** Opening SOURCE MATERIAL block **

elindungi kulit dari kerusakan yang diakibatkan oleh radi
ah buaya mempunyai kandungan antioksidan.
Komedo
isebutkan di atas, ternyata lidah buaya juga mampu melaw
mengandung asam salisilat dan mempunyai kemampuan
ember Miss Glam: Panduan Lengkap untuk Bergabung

** Closing SOURCE MATERIAL block **

◆ **PROBLEM STATEMENT**: If a line of the data holds the string "mempunyai", list it.

◆ **RESULT FOR THIS TASK**:
ah buaya mempunyai kandungan antioksidan.
mengandung asam salisilat dan mempunyai kemampuan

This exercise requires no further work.